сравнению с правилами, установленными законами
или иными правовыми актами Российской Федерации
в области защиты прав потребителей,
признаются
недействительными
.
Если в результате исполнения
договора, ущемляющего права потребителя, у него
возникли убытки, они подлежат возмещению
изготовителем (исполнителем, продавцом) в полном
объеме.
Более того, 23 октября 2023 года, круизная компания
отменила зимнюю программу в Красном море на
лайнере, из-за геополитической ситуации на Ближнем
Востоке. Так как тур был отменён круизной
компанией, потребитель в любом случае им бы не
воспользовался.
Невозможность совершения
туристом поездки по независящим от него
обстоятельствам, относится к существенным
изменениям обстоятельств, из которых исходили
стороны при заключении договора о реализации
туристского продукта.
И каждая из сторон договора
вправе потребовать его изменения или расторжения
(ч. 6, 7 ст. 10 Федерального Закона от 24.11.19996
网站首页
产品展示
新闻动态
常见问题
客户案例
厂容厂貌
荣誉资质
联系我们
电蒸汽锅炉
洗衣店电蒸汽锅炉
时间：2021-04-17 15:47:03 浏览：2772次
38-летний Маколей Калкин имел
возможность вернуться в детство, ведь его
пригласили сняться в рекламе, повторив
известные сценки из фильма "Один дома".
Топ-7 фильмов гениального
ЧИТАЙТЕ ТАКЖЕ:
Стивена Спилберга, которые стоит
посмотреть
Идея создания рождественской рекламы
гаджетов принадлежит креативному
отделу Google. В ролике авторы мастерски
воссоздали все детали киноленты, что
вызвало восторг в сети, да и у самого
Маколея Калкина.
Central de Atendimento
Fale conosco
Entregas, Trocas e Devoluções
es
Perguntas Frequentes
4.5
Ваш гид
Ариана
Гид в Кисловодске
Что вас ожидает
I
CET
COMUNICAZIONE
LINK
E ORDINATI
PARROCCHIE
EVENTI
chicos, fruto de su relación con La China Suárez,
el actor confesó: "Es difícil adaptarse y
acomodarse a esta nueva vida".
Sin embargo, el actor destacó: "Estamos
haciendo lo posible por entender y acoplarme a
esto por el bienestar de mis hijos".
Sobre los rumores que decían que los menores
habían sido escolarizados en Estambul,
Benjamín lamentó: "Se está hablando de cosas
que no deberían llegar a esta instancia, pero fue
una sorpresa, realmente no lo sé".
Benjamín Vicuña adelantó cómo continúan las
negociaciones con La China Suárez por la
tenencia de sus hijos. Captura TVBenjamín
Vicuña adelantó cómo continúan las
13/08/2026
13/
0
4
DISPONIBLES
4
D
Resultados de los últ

**Required action**
Only a number is required here: the count of lines in these entries that hold "hijos".

**Written response**
2